Exercise input =>

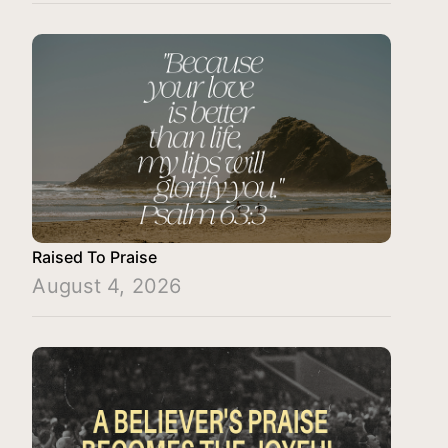
Raised To Praise
August 4, 2026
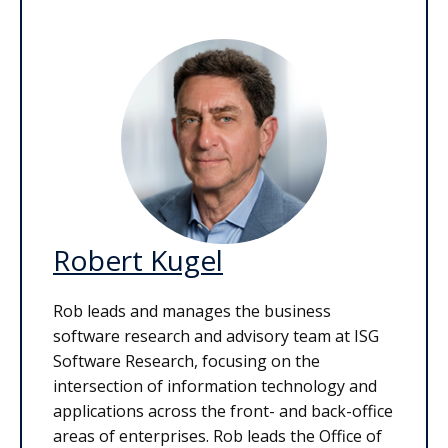
Robert Kugel
Rob leads and manages the business
software research and advisory team at ISG
Software Research, focusing on the
intersection of information technology and
applications across the front- and back-office
areas of enterprises. Rob leads the Office of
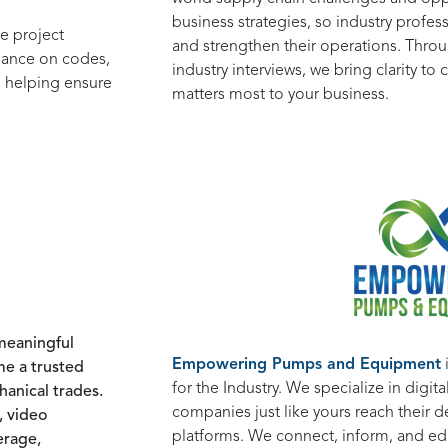
business strategies, so industry profe
e project
and strengthen their operations. Throu
idance on codes,
industry interviews, we bring clarity t
, helping ensure
matters most to your business.
 meaningful
Empowering Pumps and Equipment
e a trusted
for the Industry. We specialize in digi
anical trades.
companies just like yours reach their d
, video
platforms. We connect, inform, and e
erage,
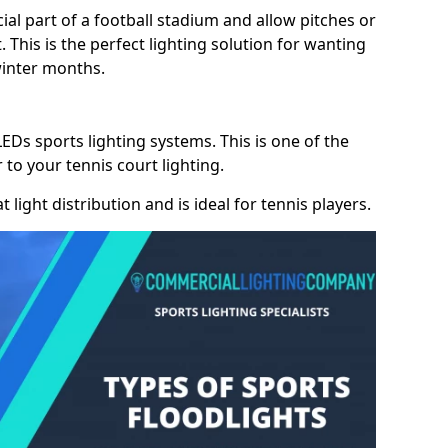
cial part of a football stadium and allow pitches or
. This is the perfect lighting solution for wanting
winter months.
LEDs sports lighting systems. This is one of the
 to your tennis court lighting.
 light distribution and is ideal for tennis players.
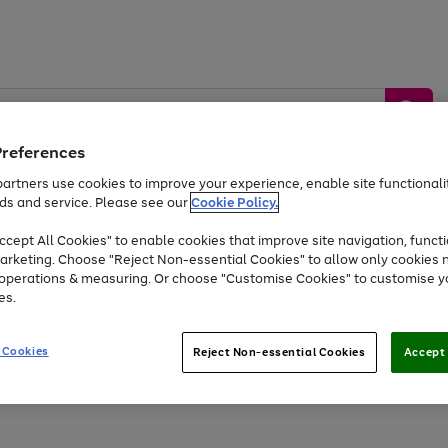
Preferences
artners use cookies to improve your experience, enable site functionalit
ds and service. Please see our
Cookie Policy.
by &
Sports &
Home &
Tec
Toys
Appliances
cept All Cookies" to enable cookies that improve site navigation, functi
Kids
Travel
Garden
Gam
arketing. Choose "Reject Non-essential Cookies" to allow only cookies 
e operations & measuring. Or choose "Customise Cookies" to customise y
Free
returns
Shop the
brands you 
es.
Up to 40% off selected Fashion and Sportswear
 Cookies
Reject Non-essential Cookies
Accept 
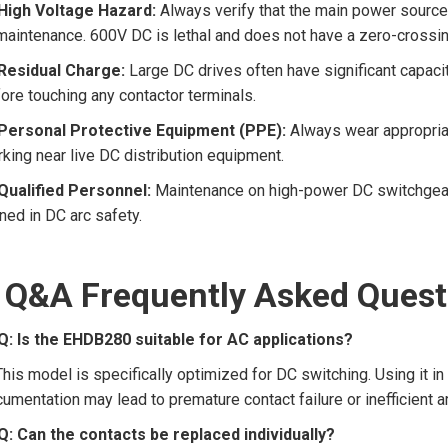
High Voltage Hazard:
Always verify that the main power source
maintenance. 600V DC is lethal and does not have a zero-crossing 
Residual Charge:
Large DC drives often have significant capacit
ore touching any contactor terminals.
Personal Protective Equipment (PPE):
Always wear appropriat
king near live DC distribution equipment.
Qualified Personnel:
Maintenance on high-power DC switchgear sh
ined in DC arc safety.
 Q&A Frequently Asked Quest
Q: Is the EHDB280 suitable for AC applications?
This model is specifically optimized for DC switching. Using it in
umentation may lead to premature contact failure or inefficient a
Q: Can the contacts be replaced individually?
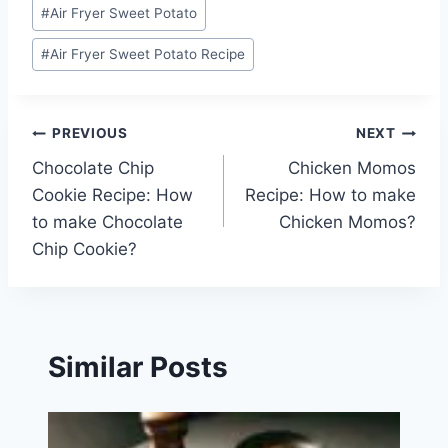
Post
#
Air Fryer Sweet Potato
Tags:
#
Air Fryer Sweet Potato Recipe
Post
PREVIOUS
NEXT
Chocolate Chip
Chicken Momos
navigation
Cookie Recipe: How
Recipe: How to make
to make Chocolate
Chicken Momos?
Chip Cookie?
Similar Posts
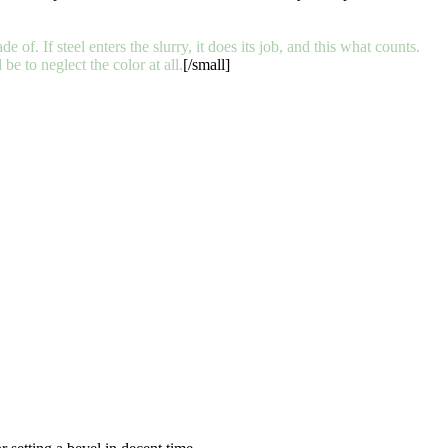
e of. If steel enters the slurry, it does its job, and this what counts.
 to neglect the color at all.
[/small]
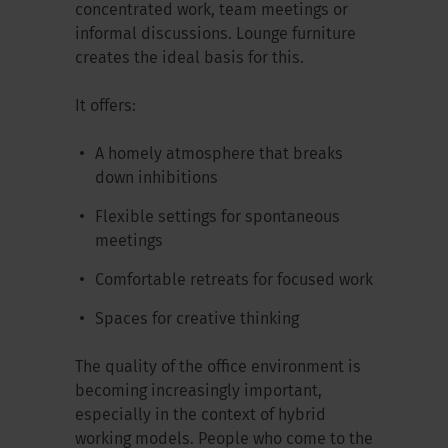
concentrated work, team meetings or
informal discussions. Lounge furniture
creates the ideal basis for this.
It offers:
A homely atmosphere that breaks
down inhibitions
Flexible settings for spontaneous
meetings
Comfortable retreats for focused work
Spaces for creative thinking
The quality of the office environment is
becoming increasingly important,
especially in the context of hybrid
working models. People who come to the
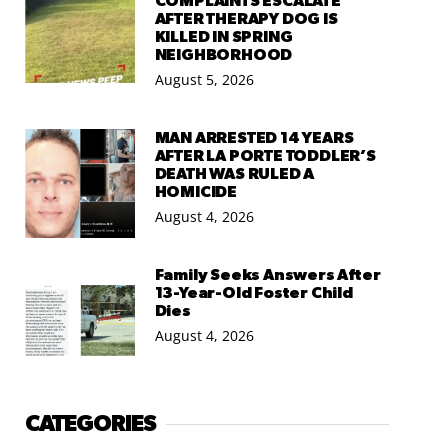
COMPLAINTS ESCALATE
AFTER THERAPY DOG IS
KILLED IN SPRING
NEIGHBORHOOD
August 5, 2026
MAN ARRESTED 14 YEARS
AFTER LA PORTE TODDLER’S
DEATH WAS RULED A
HOMICIDE
August 4, 2026
Family Seeks Answers After
13-Year-Old Foster Child
Dies
August 4, 2026
CATEGORIES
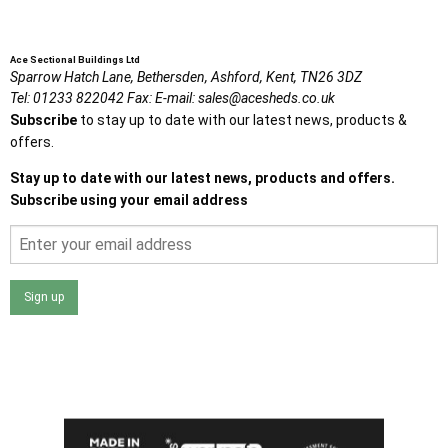
Ace Sectional Buildings Ltd
Sparrow Hatch Lane,
Bethersden, Ashford,
Kent,
TN26 3DZ
Tel:
01233 822042
Fax:
E-mail:
sales@acesheds.co.uk
Subscribe
to stay up to date with our latest news, products &
offers.
Stay up to date with our latest news, products and offers.
Subscribe using your email address
Sign up
I agree that my data will be used and stored as outlined in
the Terms and Conditions on the Ace Sheds website.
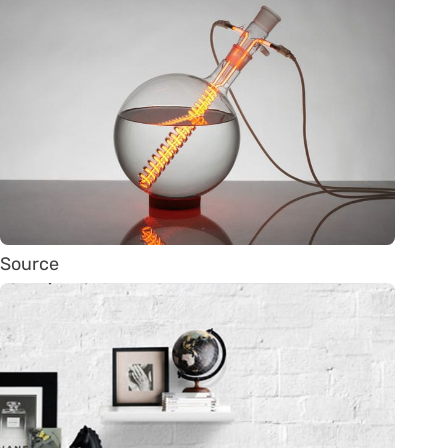
Source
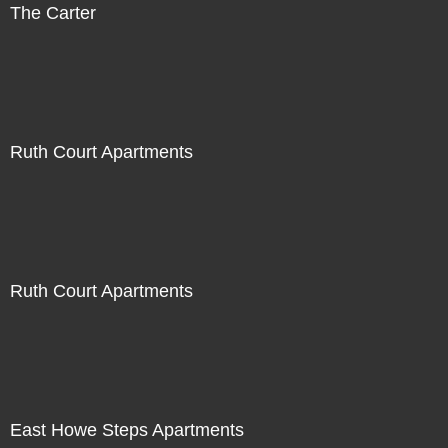
The Carter
Ruth Court Apartments
Ruth Court Apartments
East Howe Steps Apartments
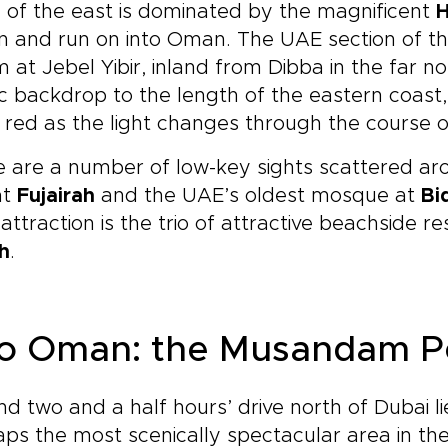
of the east is dominated by the magnificent
H
n and run on into Oman. The UAE section of the 
 at Jebel Yibir, inland from Dibba in the far n
c backdrop to the length of the eastern coas
red as the light changes through the course o
 are a number of low-key sights scattered aro
at
Fujairah
and the UAE’s oldest mosque at
Bi
attraction is the trio of attractive beachside r
h
.
to Oman: the Musandam P
d two and a half hours’ drive north of Dubai 
ps the most scenically spectacular area in the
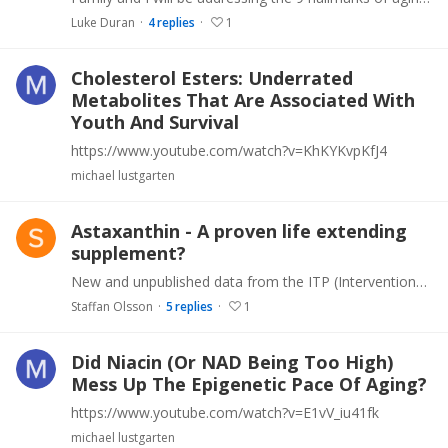
Luke Duran
4
replies
1
Cholesterol Esters: Underrated
Metabolites That Are Associated With
Youth And Survival
https://www.youtube.com/watch?v=KhKYKvpKfJ4
michael lustgarten
Astaxanthin - A proven life extending
supplement?
New and unpublished data from the ITP (Interventions Testing Program) show that Astaxanthin is one of few substances that show life extending effects, At least when tested rigorously in the programs…
Staffan Olsson
5
replies
1
Did Niacin (Or NAD Being Too High)
Mess Up The Epigenetic Pace Of Aging?
https://www.youtube.com/watch?v=E1vV_iu41fk
michael lustgarten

Work item =>
Whenever a line of the data includes "Subscribe", copy that line.

Task answer =>
Subscribe
Subscribe using your email address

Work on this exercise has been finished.